## Material for this exercise:
● ● ●
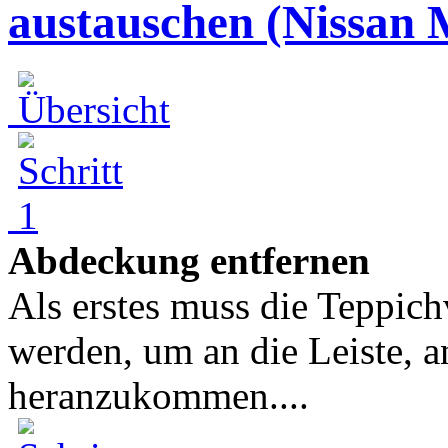
austauschen (Nissan 
Abdeckung entfernen
Als erstes muss die Teppich
werden, um an die Leiste, a
heranzukommen....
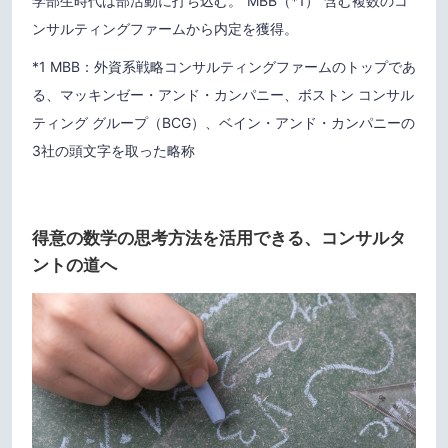
学部生時代は部活動に打ち込む。”MBB（*1）“含む複数のコ
ンサルティングファームから内定を獲得。
*1 MBB：外資系戦略コンサルティングファームのトップであ
る、マッキンゼー・アンド・カンパニー、ボストン コンサル
ティング グループ（BCG）、ベイン・アンド・カンパニーの
3社の頭文字を取った略称
得意の数学の思考方法を活用できる、コンサルタ
ントの道へ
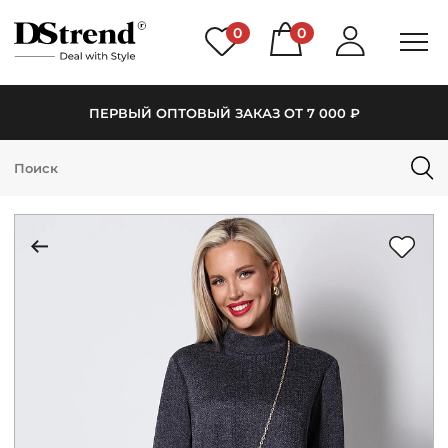
0
0
ПЕРВЫЙ ОПТОВЫЙ ЗАКАЗ ОТ 7 000 ₽
КАТАЛОГ
ПОДБОРКИ
НОВИНКИ
PREMIUM
РАСПРОДАЖА
АКЦИИ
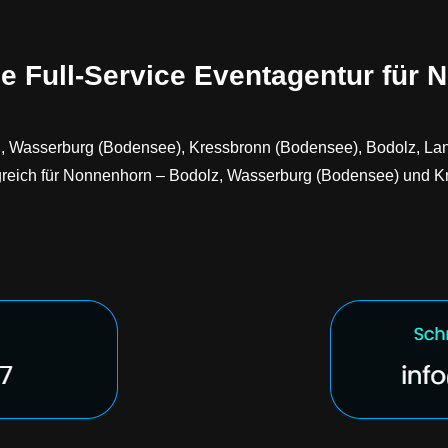
he Full-Service Eventagentur für
rn, Wasserburg (Bodensee), Kressbronn (Bodensee), Bodolz, La
olgreich für Nonnenhorn – Bodolz, Wasserburg (Bodensee) und 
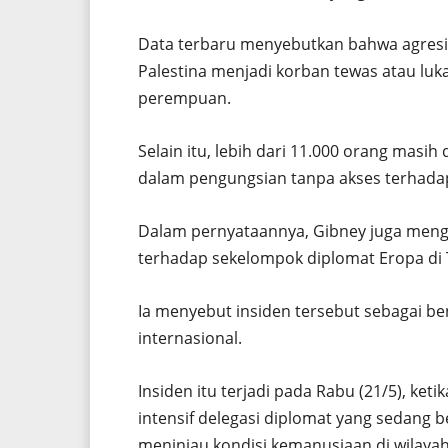
Data terbaru menyebutkan bahwa agresi i
Palestina menjadi korban tewas atau luk
perempuan.
Selain itu, lebih dari 11.000 orang masih
dalam pengungsian tanpa akses terhadap
Dalam pernyataannya, Gibney juga menge
terhadap sekelompok diplomat Eropa di T
Ia menyebut insiden tersebut sebagai b
internasional.
Insiden itu terjadi pada Rabu (21/5), ke
intensif delegasi diplomat yang sedang 
meninjau kondisi kemanusiaan di wilayah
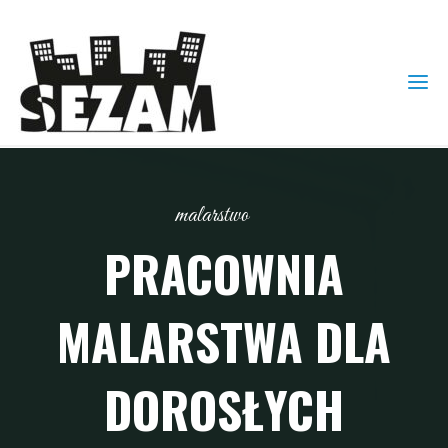
malarstwo
PRACOWNIA
MALARSTWA DLA
DOROSŁYCH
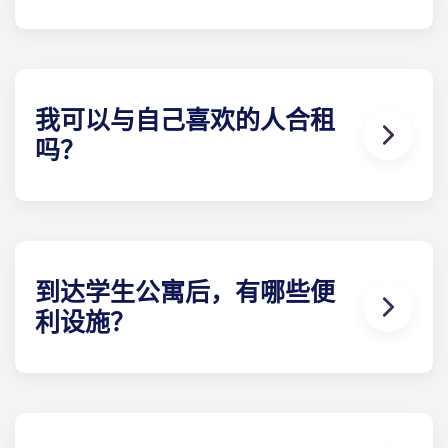
合租公寓的电费已包含在内。其他类型公寓的电费均
需自行承担，但以下住所除外：巴黎
拉德芳斯、巴黎
大拱门和马赛拉马约尔。签订租赁合约后，建议您向
电力供应商注册。当您准备办理注册时，Yugo 将为
您提供必要信息。
我可以与自己喜欢的人合租
吗？
可以，只要还有学生房间租赁可预订。请在提交各自
的预订表格时，在 "具体要求 "一栏中提供相关人员的
详细联系信息。
到达学生公寓后，有哪些便
利设施？
我们的学生公寓家具齐全。睡眠E 栋：床、床垫、枕
头、毯子、床单和床头柜。学习E 栋：带储物柜的书
桌和符合人体工程学的椅子。厨房E 栋：冰箱、微波
炉、灶台、储藏柜。每人一套餐具/厨具：餐盘、甜点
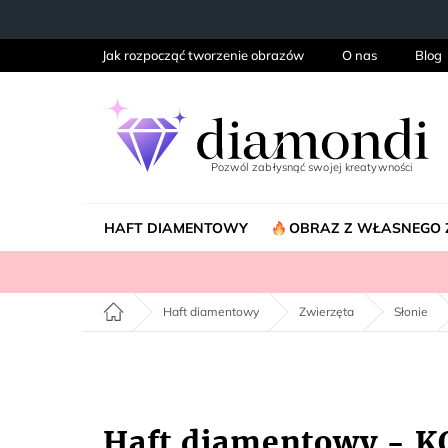
Przejść
do
treści
Jak rozpocząć tworzenie obrazów
O nas
Blog
HAFT DIAMENTOWY
OBRAZ Z WŁASNEGO 
Home
Haft diamentowy
Zwierzęta
Słonie
Haft diamentowy -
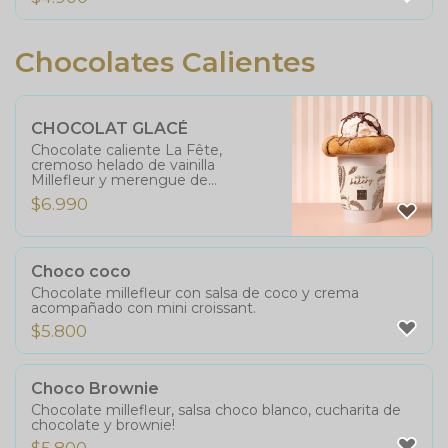
Chocolates Calientes
CHOCOLAT GLACÉ
Chocolate caliente La Fête,
cremoso helado de vainilla
Millefleur y merengue de
marshmallow flambeado. Una
$
6.990
irresistible combinación de
temperaturas, texturas y sabor.
Choco coco
Chocolate millefleur con salsa de coco y crema
acompañado con mini croissant.
$
5.800
Choco Brownie
Chocolate millefleur, salsa choco blanco, cucharita de
chocolate y brownie!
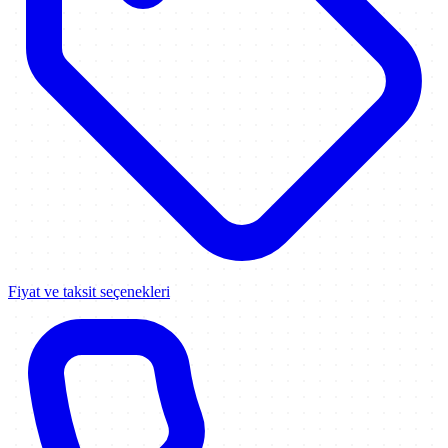
Fiyat ve taksit seçenekleri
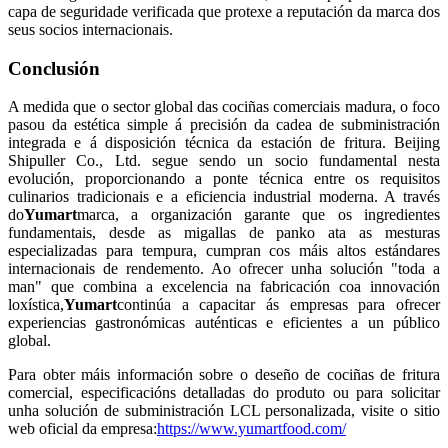
capa de seguridade verificada que protexe a reputación da marca dos
seus socios internacionais.
Conclusión
A medida que o sector global das cociñas comerciais madura, o foco
pasou da estética simple á precisión da cadea de subministración
integrada e á disposición técnica da estación de fritura. Beijing
Shipuller Co., Ltd. segue sendo un socio fundamental nesta
evolución, proporcionando a ponte técnica entre os requisitos
culinarios tradicionais e a eficiencia industrial moderna. A través
do
Yumart
marca, a organización garante que os ingredientes
fundamentais, desde as migallas de panko ata as mesturas
especializadas para tempura, cumpran cos máis altos estándares
internacionais de rendemento. Ao ofrecer unha solución "toda a
man" que combina a excelencia na fabricación coa innovación
loxística,
Yumart
continúa a capacitar ás empresas para ofrecer
experiencias gastronómicas auténticas e eficientes a un público
global.
Para obter máis información sobre o deseño de cociñas de fritura
comercial, especificacións detalladas do produto ou para solicitar
unha solución de subministración LCL personalizada, visite o sitio
web oficial da empresa:
https://www.yumartfood.com/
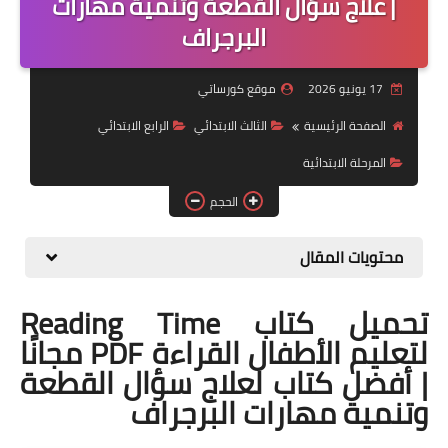
| علاج سؤال القطعة وتنمية مهارات
البرجراف
موضوعات
تربويات
17 يونيو 2026
موقع كورساتي
تكنولوجيا
الصفحة الرئيسية
الثالث الابتدائي
الرابع الابتدائي
قصص للأطفال
المرحلة الابتدائية
الحجم
روايات
صحة
محتويات المقال
تحميل كتاب Reading Time
لتعليم الأطفال القراءة PDF مجانًا
| أفضل كتاب لعلاج سؤال القطعة
وتنمية مهارات البرجراف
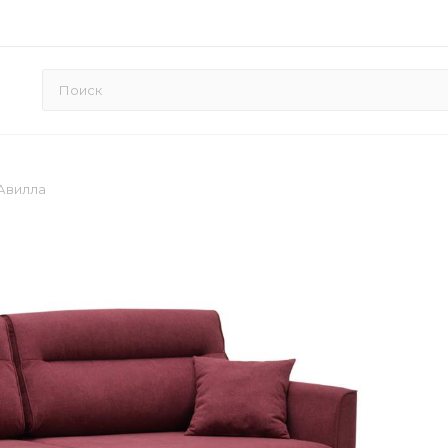
Авилла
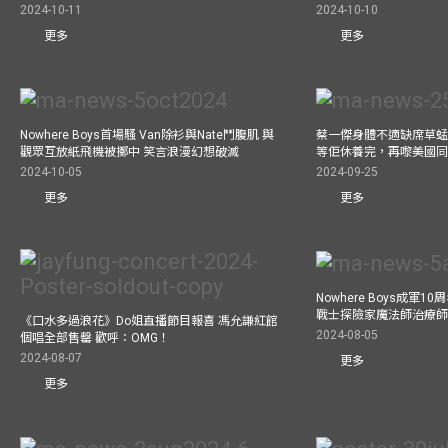
2024-10-11
2024-10-10
更多
更多
Nowhere Boys首場騷 Van除衫與Nate鬥腹肌 與
蔡一傑身體不適缺席草蜢
觀眾互放紙飛機被擲中 笑言浪漫幻想破滅
等佢休養完，再嚟美國
2024-10-05
2024-09-25
更多
更多
Nowhere Boys成軍
戰士探險家魔法師治療師瘋
《口水多過浪花》Do姐直播節目報喜 馮允謙紅館
2024-08-05
個唱全部售罄 歡呼：OMG！
2024-08-07
更多
更多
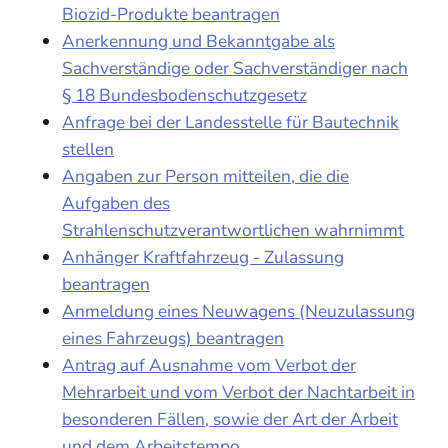
Biozid-Produkte beantragen
Anerkennung und Bekanntgabe als
Sachverständige oder Sachverständiger nach
§ 18 Bundesbodenschutzgesetz
Anfrage bei der Landesstelle für Bautechnik
stellen
Angaben zur Person mitteilen, die die
Aufgaben des
Strahlenschutzverantwortlichen wahrnimmt
Anhänger Kraftfahrzeug - Zulassung
beantragen
Anmeldung eines Neuwagens (Neuzulassung
eines Fahrzeugs) beantragen
Antrag auf Ausnahme vom Verbot der
Mehrarbeit und vom Verbot der Nachtarbeit in
besonderen Fällen, sowie der Art der Arbeit
und dem Arbeitstempo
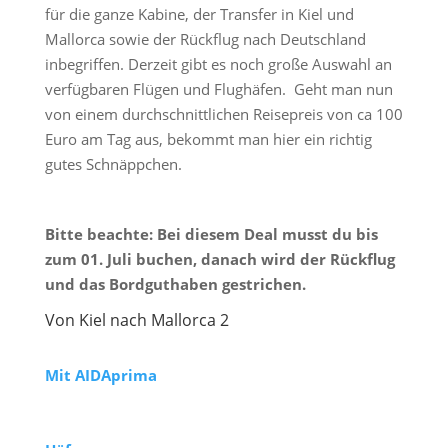
für die ganze Kabine, der Transfer in Kiel und
Mallorca sowie der Rückflug nach Deutschland
inbegriffen. Derzeit gibt es noch große Auswahl an
verfügbaren Flügen und Flughäfen. Geht man nun
von einem durchschnittlichen Reisepreis von ca 100
Euro am Tag aus, bekommt man hier ein richtig
gutes Schnäppchen.
Bitte beachte: Bei diesem Deal musst du bis
zum 01. Juli buchen, danach wird der Rückflug
und das Bordguthaben gestrichen.
Von Kiel nach Mallorca 2
Mit AIDAprima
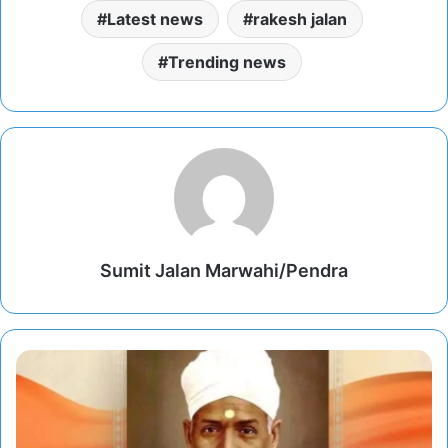
Latest news
rakesh jalan
Trending news
Sumit Jalan Marwahi/Pendra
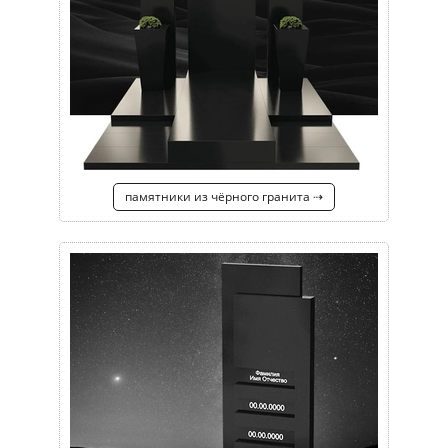
памятники из чёрного гранита ⇢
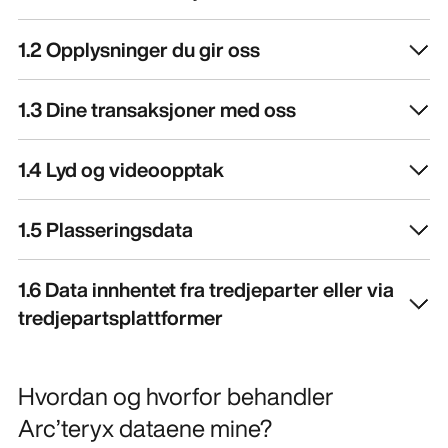
1.2 Opplysninger du gir oss
1.3 Dine transaksjoner med oss
1.4 Lyd og videoopptak
1.5 Plasseringsdata
1.6 Data innhentet fra tredjeparter eller via
tredjepartsplattformer
Hvordan og hvorfor behandler
Arc’teryx dataene mine?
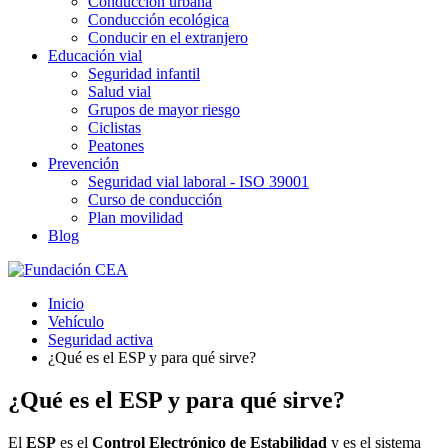
Conducción urbana
Conducción ecológica
Conducir en el extranjero
Educación vial
Seguridad infantil
Salud vial
Grupos de mayor riesgo
Ciclistas
Peatones
Prevención
Seguridad vial laboral - ISO 39001
Curso de conducción
Plan movilidad
Blog
Inicio
Vehículo
Seguridad activa
¿Qué es el ESP y para qué sirve?
¿Qué es el ESP y para qué sirve?
El
ESP
es el
Control Electrónico de Estabilidad
y es el sistema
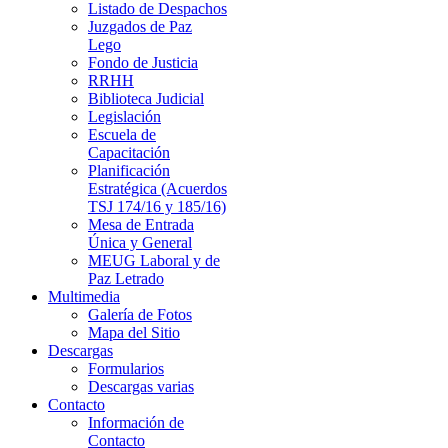
Listado de Despachos
Juzgados de Paz
Lego
Fondo de Justicia
RRHH
Biblioteca Judicial
Legislación
Escuela de
Capacitación
Planificación
Estratégica (Acuerdos
TSJ 174/16 y 185/16)
Mesa de Entrada
Única y General
MEUG Laboral y de
Paz Letrado
Multimedia
Galería de Fotos
Mapa del Sitio
Descargas
Formularios
Descargas varias
Contacto
Información de
Contacto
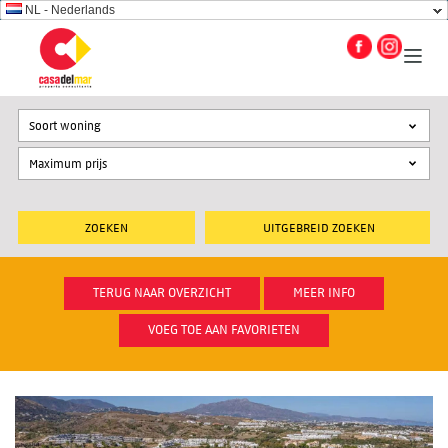
NL - Nederlands
Soort woning
UITGEBREID ZOEKEN
TERUG NAAR OVERZICHT
MEER INFO
VOEG TOE AAN FAVORIETEN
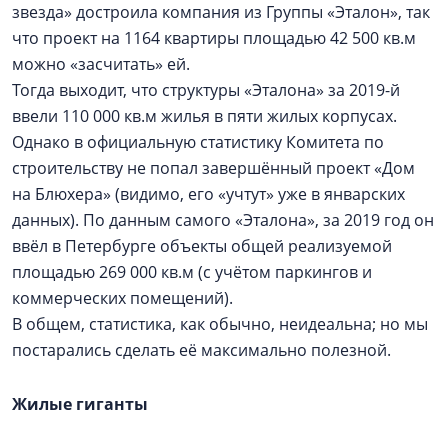
звезда» достроила компания из Группы «Эталон», так
что проект на 1164 квартиры площадью 42 500 кв.м
можно «засчитать» ей.
Тогда выходит, что структуры «Эталона» за 2019-й
ввели 110 000 кв.м жилья в пяти жилых корпусах.
Однако в официальную статистику Комитета по
строительству не попал завершённый проект «Дом
на Блюхера» (видимо, его «учтут» уже в январских
данных). По данным самого «Эталона», за 2019 год он
ввёл в Петербурге объекты общей реализуемой
площадью 269 000 кв.м (с учётом паркингов и
коммерческих помещений).
В общем, статистика, как обычно, неидеальна; но мы
постарались сделать её максимально полезной.
Жилые гиганты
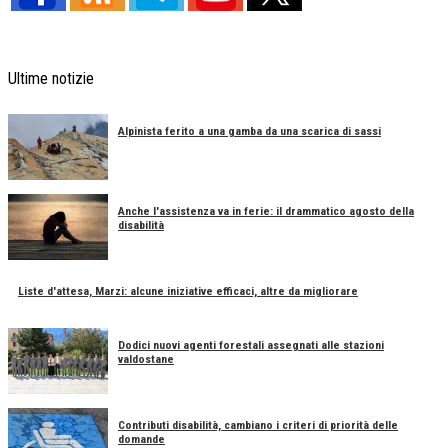
Ultime notizie
Alpinista ferito a una gamba da una scarica di sassi
Anche l'assistenza va in ferie: il drammatico agosto della
disabilità
Liste d'attesa, Marzi: alcune iniziative efficaci, altre da migliorare
Dodici nuovi agenti forestali assegnati alle stazioni
valdostane
Contributi disabilità, cambiano i criteri di priorità delle
domande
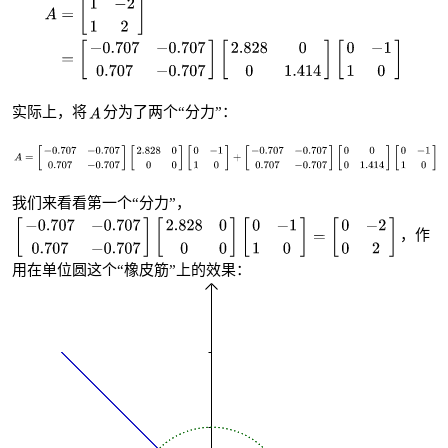
实际上，将
分为了两个“分力”：
我们来看看第一个“分力”，
，作
用在单位圆这个“橡皮筋”上的效果：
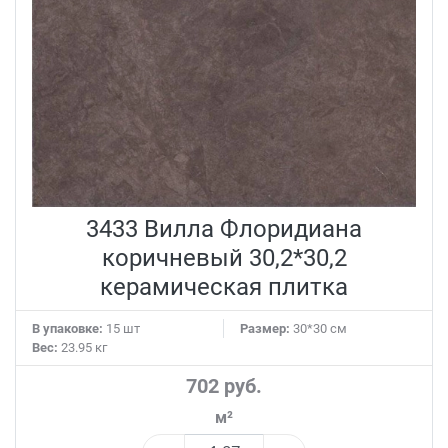
3433 Вилла Флоридиана
коричневый 30,2*30,2
керамическая плитка
В упаковке:
15 шт
Размер:
30*30 см
Вес:
23.95 кг
702 руб.
м²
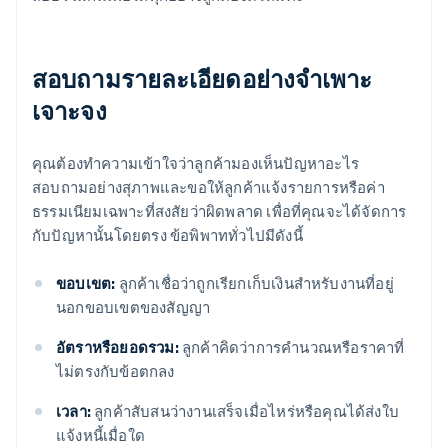
สอบถามรายละเอียดอย่างจำเพาะ
เจาะจง
คุณต้องทำความเข้าใจว่าลูกค้ามองเห็นปัญหาอะไร
สอบถามอย่างสุภาพและขอให้ลูกค้าแจ้งรายการหรือค่า
ธรรมเนียมเฉพาะที่สงสัยว่าผิดพลาด เพื่อที่คุณจะได้จัดการ
กับปัญหานั้นโดยตรง ข้อพิพาททั่วไปมีดังนี้
ขอบเขต:
ลูกค้าเชื่อว่าถูกเรียกเก็บเงินสำหรับงานที่อยู่
นอกขอบเขตของสัญญา
อัตราหรือยอดรวม:
ลูกค้าคิดว่าการคำนวณหรือราคาที่
ไม่ตรงกับข้อตกลง
เวลา:
ลูกค้าสับสนว่างานเสร็จเมื่อไหร่หรือคุณได้ส่งใบ
แจ้งหนี้เมื่อใด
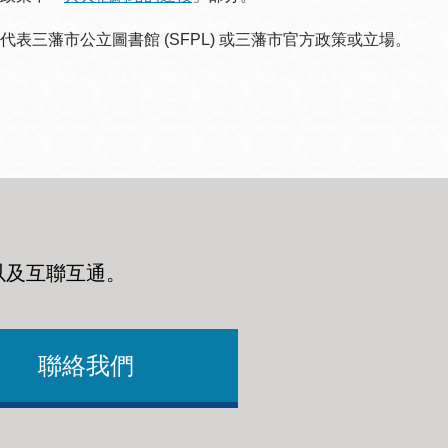
三藩市公立圖書館 (SFPL) 或三藩市官方政策或立場。
以及互聯互通
。
聯絡我們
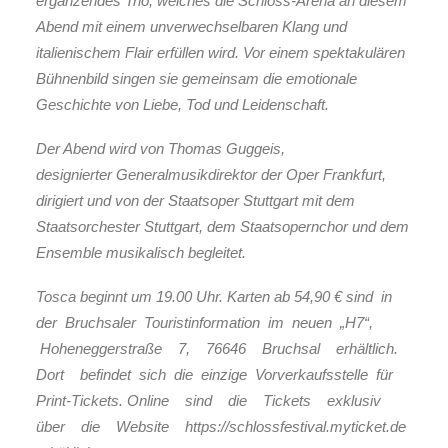
ergänzendes Trio, welches die Schloss-Arena an diesem
Abend mit einem unverwechselbaren Klang und
italienischem Flair erfüllen wird. Vor einem spektakulären
Bühnenbild singen sie gemeinsam die emotionale
Geschichte von Liebe, Tod und Leidenschaft.
Der Abend wird von Thomas Guggeis,
designierter Generalmusikdirektor der Oper Frankfurt,
dirigiert und von der Staatsoper Stuttgart mit dem
Staatsorchester Stuttgart, dem Staatsopernchor und dem
Ensemble musikalisch begleitet.
Tosca beginnt um 19.00 Uhr. Karten ab 54,90 € sind in
der Bruchsaler Touristinformation im neuen „H7“,
Hoheneggerstraße 7, 76646 Bruchsal erhältlich.
Dort befindet sich die einzige Vorverkaufsstelle für
Print-Tickets. Online sind die Tickets exklusiv
über die Website https://schlossfestival.myticket.de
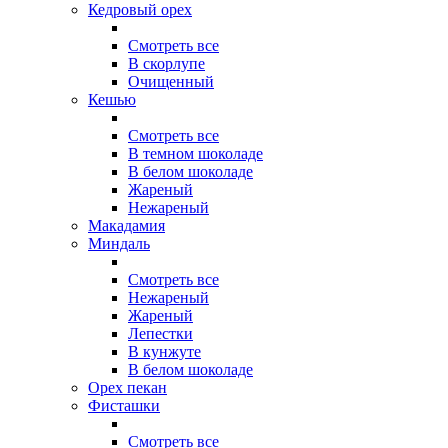
Кедровый орех
Смотреть все
В скорлупе
Очищенный
Кешью
Смотреть все
В темном шоколаде
В белом шоколаде
Жареный
Нежареный
Макадамия
Миндаль
Смотреть все
Нежареный
Жареный
Лепестки
В кунжуте
В белом шоколаде
Орех пекан
Фисташки
Смотреть все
● ● ●
## Action item:
Return each line from the entries above that includes "beantragen".

## Written response:
Biozid-Produkte beantragen
beantragen
eines Fahrzeugs) beantragen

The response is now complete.